* The task
Sift the material for lines containing "scrollbar", and return them.

* Listed entries
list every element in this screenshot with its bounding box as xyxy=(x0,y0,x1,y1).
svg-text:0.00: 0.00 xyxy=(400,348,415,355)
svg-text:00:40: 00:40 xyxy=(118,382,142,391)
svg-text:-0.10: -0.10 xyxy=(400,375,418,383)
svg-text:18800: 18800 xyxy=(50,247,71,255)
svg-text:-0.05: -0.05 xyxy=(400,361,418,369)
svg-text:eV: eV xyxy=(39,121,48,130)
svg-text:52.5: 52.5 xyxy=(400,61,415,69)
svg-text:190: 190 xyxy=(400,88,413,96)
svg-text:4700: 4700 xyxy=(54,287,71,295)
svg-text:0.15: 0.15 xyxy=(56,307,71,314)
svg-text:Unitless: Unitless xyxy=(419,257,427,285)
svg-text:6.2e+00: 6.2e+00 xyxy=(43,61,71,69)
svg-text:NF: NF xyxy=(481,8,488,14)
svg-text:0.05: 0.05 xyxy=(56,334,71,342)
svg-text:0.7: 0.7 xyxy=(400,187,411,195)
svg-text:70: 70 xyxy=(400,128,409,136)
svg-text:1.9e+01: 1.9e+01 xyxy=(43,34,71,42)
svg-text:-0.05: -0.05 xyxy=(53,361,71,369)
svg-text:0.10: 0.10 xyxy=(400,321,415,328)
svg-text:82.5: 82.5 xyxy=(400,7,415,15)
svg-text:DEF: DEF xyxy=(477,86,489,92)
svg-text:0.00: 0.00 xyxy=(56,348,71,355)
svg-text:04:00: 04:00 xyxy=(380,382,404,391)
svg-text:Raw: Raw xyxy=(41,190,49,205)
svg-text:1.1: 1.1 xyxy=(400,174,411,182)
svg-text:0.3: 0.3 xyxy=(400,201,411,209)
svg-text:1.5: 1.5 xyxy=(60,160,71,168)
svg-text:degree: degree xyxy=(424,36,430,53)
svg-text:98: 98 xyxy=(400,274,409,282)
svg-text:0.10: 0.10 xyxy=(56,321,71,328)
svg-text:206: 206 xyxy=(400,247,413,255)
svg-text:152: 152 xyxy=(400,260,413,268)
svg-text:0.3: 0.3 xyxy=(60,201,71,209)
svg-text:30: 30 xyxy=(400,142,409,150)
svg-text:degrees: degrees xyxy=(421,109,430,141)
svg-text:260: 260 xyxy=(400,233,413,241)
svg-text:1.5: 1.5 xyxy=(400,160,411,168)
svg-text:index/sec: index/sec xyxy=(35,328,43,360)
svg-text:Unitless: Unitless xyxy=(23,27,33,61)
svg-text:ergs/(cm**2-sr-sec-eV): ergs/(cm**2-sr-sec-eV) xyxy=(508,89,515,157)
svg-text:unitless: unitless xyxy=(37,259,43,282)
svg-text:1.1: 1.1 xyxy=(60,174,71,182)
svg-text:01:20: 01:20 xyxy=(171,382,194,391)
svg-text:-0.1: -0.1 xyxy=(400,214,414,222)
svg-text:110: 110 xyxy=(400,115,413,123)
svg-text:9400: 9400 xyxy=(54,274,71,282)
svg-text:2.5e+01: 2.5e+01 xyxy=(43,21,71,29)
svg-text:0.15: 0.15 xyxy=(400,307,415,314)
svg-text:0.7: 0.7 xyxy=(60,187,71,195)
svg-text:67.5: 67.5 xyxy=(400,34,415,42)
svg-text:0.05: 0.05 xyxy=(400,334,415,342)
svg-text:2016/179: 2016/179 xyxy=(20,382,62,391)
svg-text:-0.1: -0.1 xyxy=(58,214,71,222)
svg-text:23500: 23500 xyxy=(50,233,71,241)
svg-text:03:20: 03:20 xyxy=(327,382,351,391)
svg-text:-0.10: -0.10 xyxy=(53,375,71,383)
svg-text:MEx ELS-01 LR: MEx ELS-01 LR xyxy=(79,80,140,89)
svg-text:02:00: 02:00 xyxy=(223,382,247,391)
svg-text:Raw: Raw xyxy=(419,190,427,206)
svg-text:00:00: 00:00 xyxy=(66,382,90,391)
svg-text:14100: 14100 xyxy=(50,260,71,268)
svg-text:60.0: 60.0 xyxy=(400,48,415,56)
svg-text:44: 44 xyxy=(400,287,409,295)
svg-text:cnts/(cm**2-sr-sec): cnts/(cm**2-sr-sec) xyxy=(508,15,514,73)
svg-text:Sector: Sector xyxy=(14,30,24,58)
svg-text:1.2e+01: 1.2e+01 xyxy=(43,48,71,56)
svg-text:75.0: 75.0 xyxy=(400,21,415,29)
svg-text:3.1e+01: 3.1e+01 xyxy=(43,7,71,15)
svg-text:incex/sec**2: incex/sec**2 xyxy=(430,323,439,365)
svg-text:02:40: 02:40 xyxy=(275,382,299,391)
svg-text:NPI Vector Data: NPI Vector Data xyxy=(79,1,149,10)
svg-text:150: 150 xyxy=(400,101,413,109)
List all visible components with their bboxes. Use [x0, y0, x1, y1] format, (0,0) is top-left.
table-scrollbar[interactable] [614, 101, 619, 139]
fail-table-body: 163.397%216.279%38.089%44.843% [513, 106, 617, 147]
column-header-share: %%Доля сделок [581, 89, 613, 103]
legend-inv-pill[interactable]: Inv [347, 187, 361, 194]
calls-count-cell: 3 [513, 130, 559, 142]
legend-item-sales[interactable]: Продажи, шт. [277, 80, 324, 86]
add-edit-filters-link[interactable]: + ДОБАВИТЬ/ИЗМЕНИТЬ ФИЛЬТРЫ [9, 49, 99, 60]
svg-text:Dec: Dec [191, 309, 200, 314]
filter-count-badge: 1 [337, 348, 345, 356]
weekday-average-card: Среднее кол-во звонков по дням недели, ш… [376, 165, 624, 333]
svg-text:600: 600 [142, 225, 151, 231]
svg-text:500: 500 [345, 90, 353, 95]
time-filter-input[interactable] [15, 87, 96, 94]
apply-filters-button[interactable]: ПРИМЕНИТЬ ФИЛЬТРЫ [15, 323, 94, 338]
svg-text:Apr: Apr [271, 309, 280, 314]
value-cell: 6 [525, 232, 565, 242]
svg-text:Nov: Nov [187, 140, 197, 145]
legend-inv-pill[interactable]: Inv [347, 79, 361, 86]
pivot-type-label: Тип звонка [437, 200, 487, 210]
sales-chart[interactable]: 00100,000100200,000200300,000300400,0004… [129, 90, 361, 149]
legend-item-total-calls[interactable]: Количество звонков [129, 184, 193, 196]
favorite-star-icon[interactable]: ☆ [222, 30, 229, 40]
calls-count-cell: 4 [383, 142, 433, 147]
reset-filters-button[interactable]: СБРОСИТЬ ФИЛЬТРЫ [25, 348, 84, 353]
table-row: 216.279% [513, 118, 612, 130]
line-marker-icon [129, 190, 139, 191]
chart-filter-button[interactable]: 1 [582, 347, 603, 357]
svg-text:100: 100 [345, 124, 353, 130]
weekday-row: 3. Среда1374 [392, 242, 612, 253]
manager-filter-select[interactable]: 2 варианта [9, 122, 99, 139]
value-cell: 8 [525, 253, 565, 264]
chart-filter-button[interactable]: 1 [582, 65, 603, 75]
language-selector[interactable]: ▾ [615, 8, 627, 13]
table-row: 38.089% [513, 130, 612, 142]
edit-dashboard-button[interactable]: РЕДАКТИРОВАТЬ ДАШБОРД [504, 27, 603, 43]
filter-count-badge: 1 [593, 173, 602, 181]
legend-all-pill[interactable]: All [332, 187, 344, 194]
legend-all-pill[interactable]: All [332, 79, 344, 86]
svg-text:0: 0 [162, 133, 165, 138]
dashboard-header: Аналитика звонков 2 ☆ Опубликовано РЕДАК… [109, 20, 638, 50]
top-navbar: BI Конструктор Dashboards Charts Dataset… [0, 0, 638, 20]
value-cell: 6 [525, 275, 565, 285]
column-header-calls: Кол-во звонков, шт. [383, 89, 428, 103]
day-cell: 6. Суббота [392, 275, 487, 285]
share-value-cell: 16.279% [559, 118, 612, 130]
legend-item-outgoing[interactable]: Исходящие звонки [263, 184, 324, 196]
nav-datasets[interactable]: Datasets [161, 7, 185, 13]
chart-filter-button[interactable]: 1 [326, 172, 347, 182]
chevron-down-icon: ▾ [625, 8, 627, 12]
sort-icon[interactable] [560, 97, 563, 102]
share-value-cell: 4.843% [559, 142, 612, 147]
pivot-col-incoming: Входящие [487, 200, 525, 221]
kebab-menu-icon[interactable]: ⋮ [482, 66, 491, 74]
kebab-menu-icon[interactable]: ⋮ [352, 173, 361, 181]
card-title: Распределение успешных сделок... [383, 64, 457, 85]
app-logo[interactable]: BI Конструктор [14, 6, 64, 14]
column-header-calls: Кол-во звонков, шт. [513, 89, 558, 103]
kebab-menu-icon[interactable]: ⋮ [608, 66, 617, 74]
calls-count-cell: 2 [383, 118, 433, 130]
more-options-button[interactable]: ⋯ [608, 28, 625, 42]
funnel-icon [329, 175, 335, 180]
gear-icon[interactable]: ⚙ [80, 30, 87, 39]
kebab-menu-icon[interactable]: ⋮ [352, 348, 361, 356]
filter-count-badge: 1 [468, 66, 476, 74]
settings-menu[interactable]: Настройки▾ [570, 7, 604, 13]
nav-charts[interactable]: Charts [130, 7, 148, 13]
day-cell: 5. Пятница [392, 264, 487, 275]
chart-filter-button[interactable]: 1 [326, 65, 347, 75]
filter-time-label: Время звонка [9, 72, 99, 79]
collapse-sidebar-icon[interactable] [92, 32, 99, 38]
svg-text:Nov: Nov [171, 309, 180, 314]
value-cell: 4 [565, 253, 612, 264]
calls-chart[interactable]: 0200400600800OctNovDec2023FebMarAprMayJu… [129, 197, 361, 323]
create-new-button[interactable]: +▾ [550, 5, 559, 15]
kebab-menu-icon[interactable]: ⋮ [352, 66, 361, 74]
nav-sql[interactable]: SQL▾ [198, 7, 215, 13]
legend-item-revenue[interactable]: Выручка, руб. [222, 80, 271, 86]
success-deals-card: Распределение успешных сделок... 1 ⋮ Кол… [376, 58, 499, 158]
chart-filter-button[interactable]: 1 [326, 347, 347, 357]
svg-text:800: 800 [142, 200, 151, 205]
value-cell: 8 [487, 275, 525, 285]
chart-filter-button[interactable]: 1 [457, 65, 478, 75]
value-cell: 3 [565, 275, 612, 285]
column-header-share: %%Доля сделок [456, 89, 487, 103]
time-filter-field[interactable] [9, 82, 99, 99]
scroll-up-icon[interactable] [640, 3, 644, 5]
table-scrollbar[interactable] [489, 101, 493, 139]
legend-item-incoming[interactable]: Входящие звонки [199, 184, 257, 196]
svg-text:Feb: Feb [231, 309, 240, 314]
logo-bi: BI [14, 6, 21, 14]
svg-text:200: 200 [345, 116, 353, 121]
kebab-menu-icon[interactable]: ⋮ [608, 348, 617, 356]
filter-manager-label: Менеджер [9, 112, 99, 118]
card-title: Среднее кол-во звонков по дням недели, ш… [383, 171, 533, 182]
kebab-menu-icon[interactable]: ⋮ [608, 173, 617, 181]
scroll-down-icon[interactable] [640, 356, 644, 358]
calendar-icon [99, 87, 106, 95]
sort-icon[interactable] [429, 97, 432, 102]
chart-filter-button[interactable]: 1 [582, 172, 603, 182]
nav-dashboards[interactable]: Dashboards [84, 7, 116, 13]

* Task result
table-scrollbar[interactable] [614, 101, 619, 139]
table-scrollbar[interactable] [489, 101, 493, 139]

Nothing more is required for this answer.